Wirksamkeit des Widerrufs nicht davon abhängig, dass der Nachweis einer anderweitigen Krankheitskostenvollversicherung geführt ist

Mehrfach bestätigt durch die Rechtsprechung wurde nun erneut dahingehend entschieden, dass ein Widerruf der Krankenversicherung unabhängig von dem Nachweis einer bestehenden anderweitigen Krankenversicherung wirksam wird….

BGH · Urteil vom 18. Dezember 2013 · Az. IV ZR 140/13; LG Dortmund · Urteil vom 22. August 2013 · Az. 2 O 85/13; BGH Urteil vom 14. Januar 2015 · Az. IV ZR 43/14

 

LG Dortmund · Urteil vom 22. August 2013 · Az. 2 O 85/13

Entscheidung: § 205 Abs. 6 VVG findet auf den Widerruf nach § 8 VVG keine (anloge) Anwendung

Fall:

Die Klägerin (Versicherer) nimmt den Beklagten (Versicherungsnehmer) auf rückständige Krankenversicherungsprämie in Anspruch.

Der Beklagte beantragte bei der Klägerin u. a. den Abschluss einer Krankheitskostenvollversicherung, obwohl er bereits seinerzeit über seine berufstätige Ehefrau, von der er zurzeit in Trennung lebt, bei der E familienversichert war. Der Beklagte behauptet, er habe nach Beantragung der Krankenversicherung auf telefonische Nachfrage von der E die Auskunft erhalten, dass er dort noch versichert sei, weil er von seiner Ehefrau noch nicht geschieden sei. Er habe deshalb spätestens eine Woche nach dem Antrag durch Brief gegenüber der Klägerin den Widerruf der Krankenversicherung erklärt, er zahlte in der Folgezeit keine Prämien.

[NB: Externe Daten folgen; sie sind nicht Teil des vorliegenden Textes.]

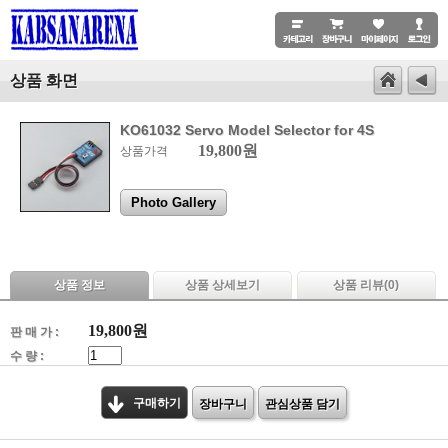
상품 화면
KO61032 Servo Model Selector for 4S
19,800원
상품가격
Photo Gallery
상품 정보
상품 상세보기
상품 리뷰(
0
)
19,800
원
판 매 가 :
수 량 :
구매하기
장바구니
관심상품 담기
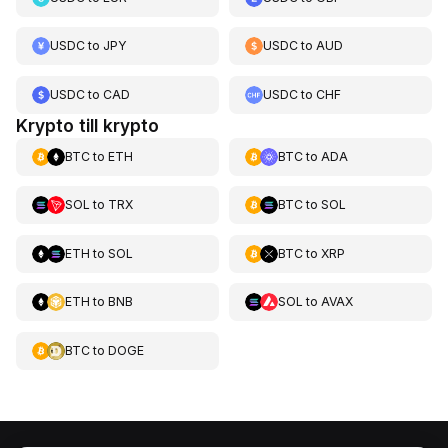
USDC
to
JPY
USDC
to
AUD
USDC
to
CAD
USDC
to
CHF
Krypto till krypto
BTC
to
ETH
BTC
to
ADA
SOL
to
TRX
BTC
to
SOL
ETH
to
SOL
BTC
to
XRP
ETH
to
BNB
SOL
to
AVAX
BTC
to
DOGE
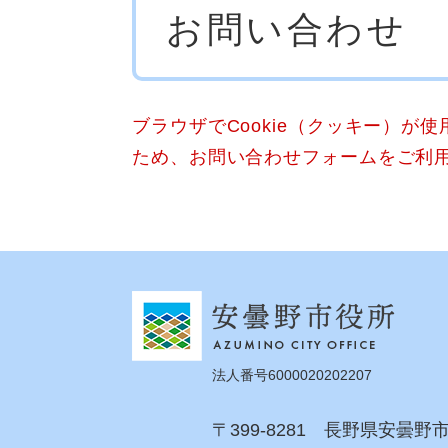
お問い合わせ
文
ブラウザでCookie（クッキー）が
ため、お問い合わせフォームをご利
法人番号6000020202207
〒399-8281 長野県安曇野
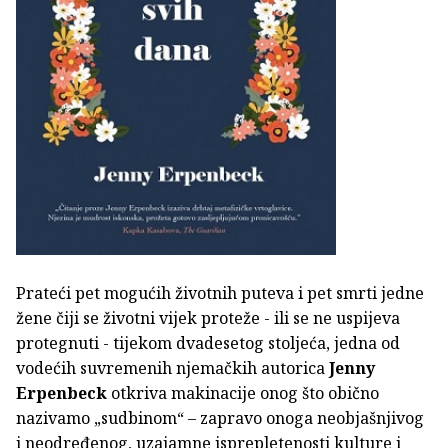
Prateći pet mogućih životnih puteva i pet smrti jedne
žene čiji se životni vijek proteže - ili se ne uspijeva
protegnuti - tijekom dvadesetog stoljeća, jedna od
vodećih suvremenih njemačkih autorica
Jenny
Erpenbeck
otkriva makinacije onog što obično
nazivamo „sudbinom“ – zapravo onoga neobjašnjivog
i neodređenog, uzajamne isprepletenosti kulture i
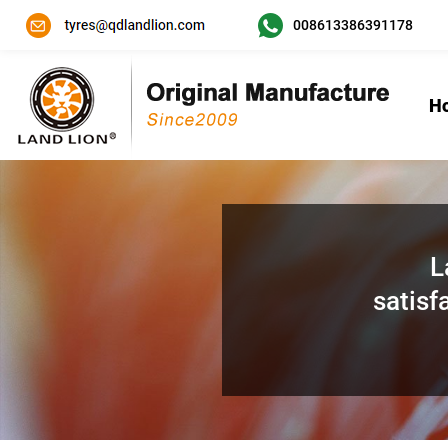
008613386391178
H
L
satisf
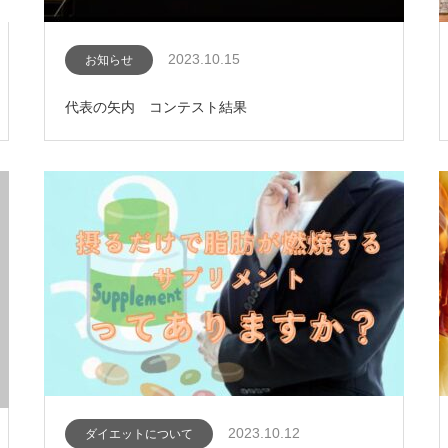
2023.10.15
お知らせ
代表の矢内 コンテスト結果
2023.10.12
ダイエットについて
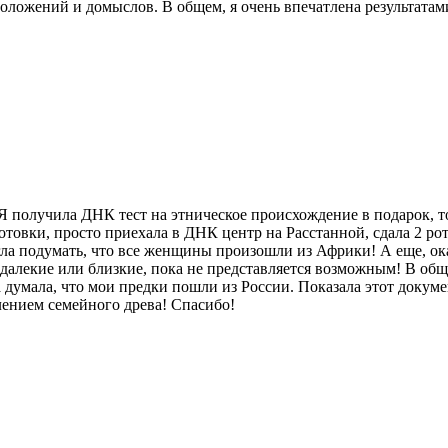
оложений и домыслов. В общем, я очень впечатлена результатами
 Я получила ДНК тест на этническое происхождение в подарок, т
готовки, просто приехала в ДНК центр на Расстанной, сдала 2 р
ла подумать, что все женщины произошли из Африки! А еще, ок
алекие или близкие, пока не представляется возможным! В обще
 думала, что мои предки пошли из России. Показала этот докуме
лением семейного древа! Спасибо!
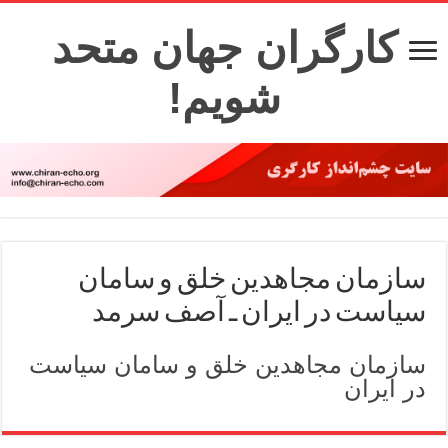
کارگران جهان متحد
شویم!
سازمان مجاهدین خلق و سامان
سیاست در ایران ـ آصف سرمد
سازمان مجاهدین خلق و سامان سیاست
در ایران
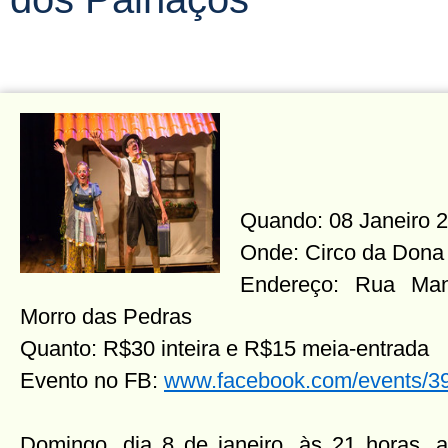
Quando: 08 Janeiro 2
Onde: Circo da Dona 
Endereço: Rua Man
Morro das Pedras
Quanto: R$30 inteira e R$15 meia-entrada
Evento no FB:
www.facebook.com/events/
Domingo, dia 8 de janeiro, às 21 horas, a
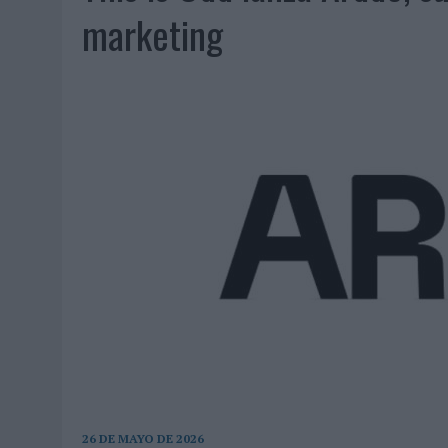
07/08/2026
|
EL VERANO PONE A PRUEBA LA ESTRATEGIA DIGITAL DE
marketing
07/08/2026
|
VUELING CONVIERTE LOS RECUERDOS EN SOUVENIRS CO
07/08/2026
|
CUANDO SE APAGUE EL SOL, EL ECLIPSE DE 2026 POND
06/08/2026
|
‘LA VUELTA’, DE FENOMENAL PARA MÁLAGA CF
06/08/2026
|
SIETE DE CADA DIEZ EMPRESAS ESPAÑOLAS NO INTEGRA
06/08/2026
|
LA TELEVISIÓN SIGUE LIDERANDO EL CONSUMO DE MEDI
06/08/2026
|
EL USO DE LA IA GENERATIVA ALCANZA YA AL 62% DE L
06/08/2026
|
SYSTEM1 NOMBRA A KIMBERLY BASTONI COMO NUEVA D
06/08/2026
|
FRIGO Y UNIQLO LANZAN UNA COLECCIÓN PERSONALIZA
06/08/2026
|
LA IA ESTÁ SUBIENDO EL LISTÓN DE LA CREATIVIDAD
05/08/2026
|
BEON WORLDWIDE LANZA RAÍZ URBANA PARA TRANSFOR
05/08/2026
|
FABRA COMUNICACIÓN INCORPORA A CASONÁ Y ASUME 
05/08/2026
|
LOPESAN HOTELS & RESORTS ACERCA EL PARAÍSO CAN
05/08/2026
|
LUIS ARQUILLOS (BURGO DE ARIAS): “LA CONSTRUCCIÓ
26 DE MAYO DE 2026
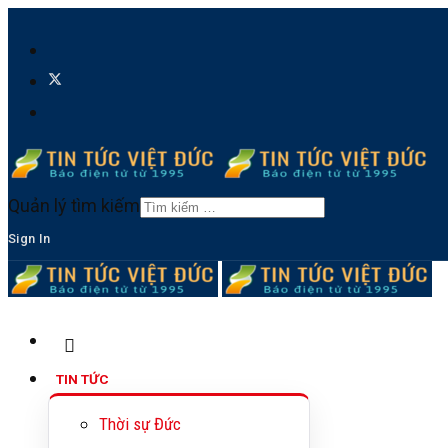
Quản lý tìm kiếm
Sign In
TIN TỨC
Thời sự Đức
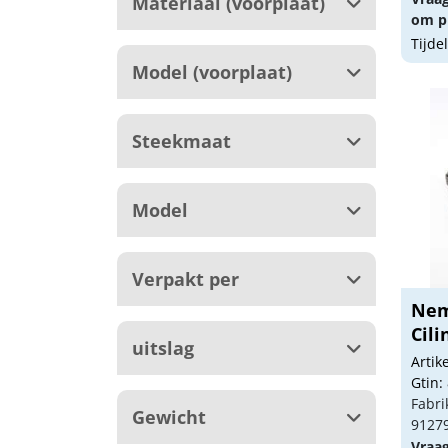
Materiaal (voorplaat)
om pr
Tijde
Model (voorplaat)
Steekmaat
Model
Verpakt per
Nem
Cili
uitslag
Arti
Gtin:
Fabri
Gewicht
9127
Vraa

Die Klägerin hat einen Zugang des Widerrufs bestritten. Im Laufe des Rechtsstreits hat der Beklagte der Klägerin den Nachweis der E zukommen lassen, dass er dort seit 1996 durchgehend über seine Ehefrau familienversichert ist. Die Klägerin hält den Widerruf für verspätet und zudem für unwirksam, weil sie § 205 Abs. 6 VVG analog angewendet wissen will. Da die Kündigung nach § 205 VVG erst mit Zugang des Nachweises der Anschlussversicherung wirksam werde, könne für den Widerruf nach § 8 VVG nichts anderes gelten.

Gründe:

Die Klägerin kann von dem Beklagten keine Versicherungsprämie verlangen, weil der Beklagte seine Vertragserklärung rechtzeitig gemäß § 8 VVG widerrufen hat und die Wirksamkeit des Widerrufs nicht davon abhängig ist, dass der Nachweis einer anderweitigen Krankheitskostenvollversicherung geführt ist.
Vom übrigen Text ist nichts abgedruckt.